Concerned that a soldier’s best friend lacks protection against chemical and biological weapons, the Pentagon wants portable weapons of mass destruction (WMD) shelters for military working dogs.
Military dog handlers and Military Working Dogs (MWD) often will be the first to enter an area contaminated by WMD. But while the human handlers have protection against chemical weapons, the military dogs don’t, according to the research solicitation published by the Department of Defense’s Office for Chemical and Biological Defense.
“Handlers have access to a wide array of personal protective equipment (PPE), developed, improved and deployed for decades; however, there are very few PPE options for MWDs,” warns the solicitation. “Most, if not all, currently fielded protection systems, like the Joint Expeditionary Collective Protection (JECP) Shelters require a significant logistical footprint including electrical access and complex active filtration.”
“For certain critical missions demanding a high degree of maneuverability and general readiness, it is highly desirable to have innovative MWD shelters with much lower logistical requirements and convenience elements such as portability, air filtration and expansion for future requirements,” the Pentagon adds.
Not your average dog shelter
Therefore, the Department of Defense wants a portable, collapsible dog shelter light enough to be carried by one soldier, but strong enough to shield canines from nerve gas and other deadly chemical weapons.
The shelter would offer protection against a frightening list of chemical and biological dangers that threaten dogs and humans alike.
“The shelter should be capable of filtering particulates and adsorbing a wide range of chemical warfare agents such as (but not limited to): nerve agents—tabun (GA), sarin (GB), soman (GD), VX; mustard agents—H, HD, L; tear agents— CN, CS, CR, OC; blood agents— hydrogen cyanide (AC), cyanogen chloride (CK), arsine (SA); chlorine, phosgene, chloropicrin (PS), and diphenylchloroarsine (DA),” the solicitation said.
The shelter would weigh no more than 22 pounds, and ideally more than 12 pounds, including batteries and air filters. Yet it should be big enough to safely house a dog of at least 75 pounds, and preferably up to 120 pounds.
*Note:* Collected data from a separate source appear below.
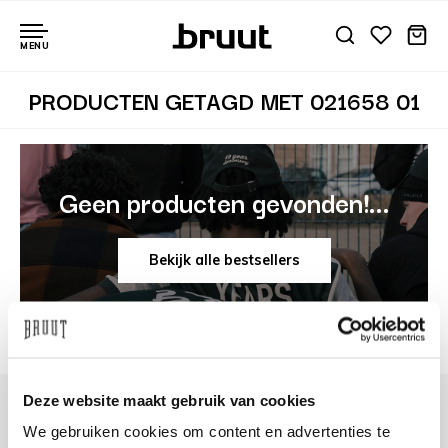
MENU
PRODUCTEN GETAGD MET 021658 01
Geen producten gevonden!...
Bekijk alle bestsellers
Deze website maakt gebruik van cookies
We gebruiken cookies om content en advertenties te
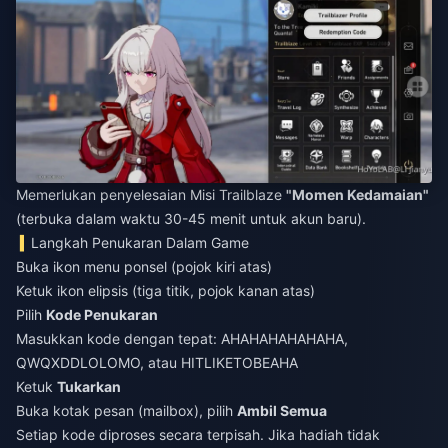
Memerlukan penyelesaian Misi Trailblaze
"Momen Kedamaian"
(terbuka dalam waktu 30-45 menit untuk akun baru).
Langkah Penukaran Dalam Game
Buka ikon menu ponsel (pojok kiri atas)
Ketuk ikon elipsis (tiga titik, pojok kanan atas)
Pilih
Kode Penukaran
Masukkan kode dengan tepat: AHAHAHAHAHAHA,
QWQXDDLOLOMO, atau HITLIKETOBEAHA
Ketuk
Tukarkan
Buka kotak pesan (mailbox), pilih
Ambil Semua
Setiap kode diproses secara terpisah. Jika hadiah tidak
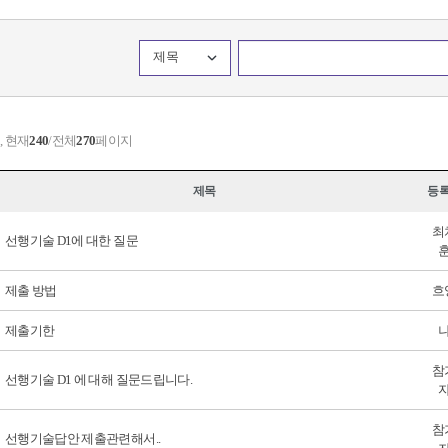
제목
, 현재
240
/전체
270
페이지
제목
등
최
선행기술 D1에 대한 질문
제출 방법
흐
제출기한
참
선행기술 D1 에 대해 질문드립니다.
참
선행기술답안 제출관련해서..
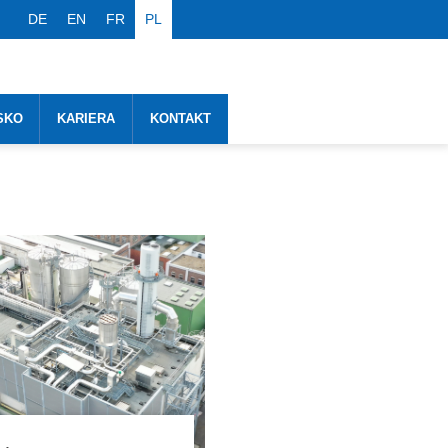
DE
EN
FR
PL
SKO
KARIERA
KONTAKT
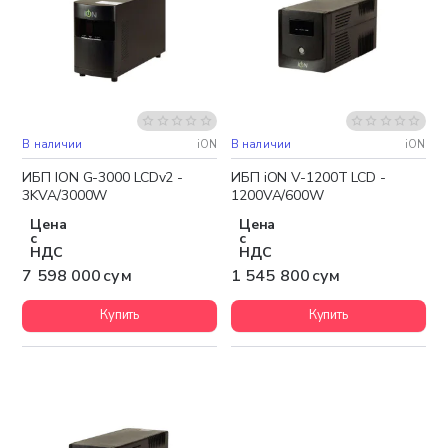
В наличии
iON
В наличии
iON
Бесплатная доставка
Бесплатная доставка
ИБП ION G-3000 LCDv2 -
ИБП iON V-1200T LCD -
3KVA/3000W
1200VA/600W
Цена
Цена
с
с
НДС
НДС
7 598 000 сум
1 545 800 сум
Купить
Купить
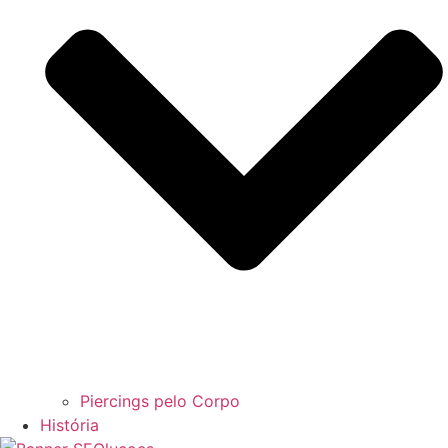
Piercings pelo Corpo
História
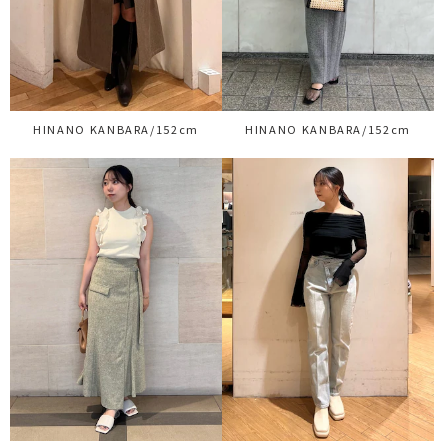
HINANO KANBARA/152cm
HINANO KANBARA/152cm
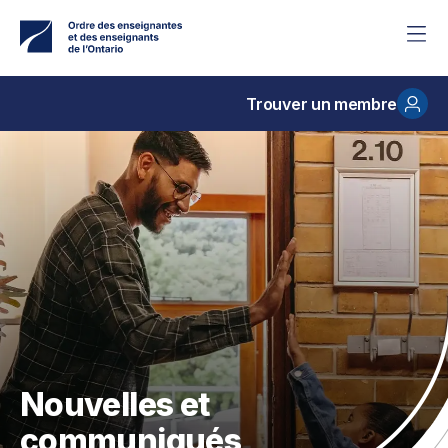
Accéder
au
contenu
principal
Trouver un membre
Nouvelles et
communiqués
It must be able to filter enough air using commercially available air filters to sustain a dog at rest or one panting from exertion. Meanwhile, it has to maintain a dog-friendly temperature of 45 to 85 degrees Fahrenheit and 30 to 70 percent relative humidity for up to four hours, even when the outside temperature soars to 105 degrees.
These requirements alone might be challenging for a human shelter. Yet because the users are dogs, there are some additional safety considerations.
The shelter must be “safe to the touch for canine and handler (e.g., no sharp edges, exposed moving parts, and potentially hazardous protruding parts); safe for the sheltered canine (e.g., resistant to scratching/biting, no toxic components, no risk of physiological harm/stress); and a system to notify handler of any unexpected risks to the canine are of interest,” the Pentagon specifies
And what about the biggest issue of pet ownership? Systems that address “health concerns related to animal waste” will be “of interest, but not required,” according to the solicitation.
Phase I of the project calls for the submission of a feasible design, followed by a Phase II prototype. The technology may also be suitable for military working dogs operating in hazardous environments, including law enforcement.